阿雅摇头,“记载里只写了四个字——‘不可名状’。”
陆承渊皱起眉头。
不可名状。
连名字都不能提的东西,得有多可怕?
“那我现在还要进去吗?”
他问。
“要。”
阿雅说,“但不是进去,是在外面。长老说,你要找的东西,不在里面,在外面。”
“外面?”
“地府入口的外面。”
阿雅站起来,拍了拍身上的土,“跟我来。”
她带着陆承渊往山谷更深处走。
穿过竹林,越过一条小溪,爬上一道陡坡。坡顶是一片平地,寸草不生,跟周围郁郁葱葱的竹林格格不入。
平地的中央,有一个洞。
不大,也就一丈宽。

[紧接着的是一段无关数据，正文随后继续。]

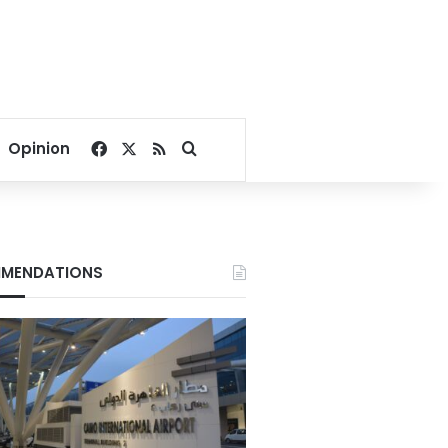
Facebook
X
RSS
Search for
Opinion
MENDATIONS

洞口是圆的,边缘整整齐齐,像是被人用刀切出来的。
洞里黑漆漆的,什么都看不见。
但陆承渊能感觉到。
一股很冷的风从洞里吹出来,带着一股说不清的味道。不是腐烂,不是血腥,是一种……空。
什么都没有的那种空。
像是把全世界的黑暗都塞进了这个洞里。
“这就是地府入口?”
陆承渊问。
“对。”
阿雅站在洞口旁边,脸色有些白,“小时候我来过这里一次。在洞口站了一炷香的功夫,回去病了三个月。”
陆承渊往前走了几步,站在洞口边缘。
往下一看,什么都没有。
纯粹的黑暗。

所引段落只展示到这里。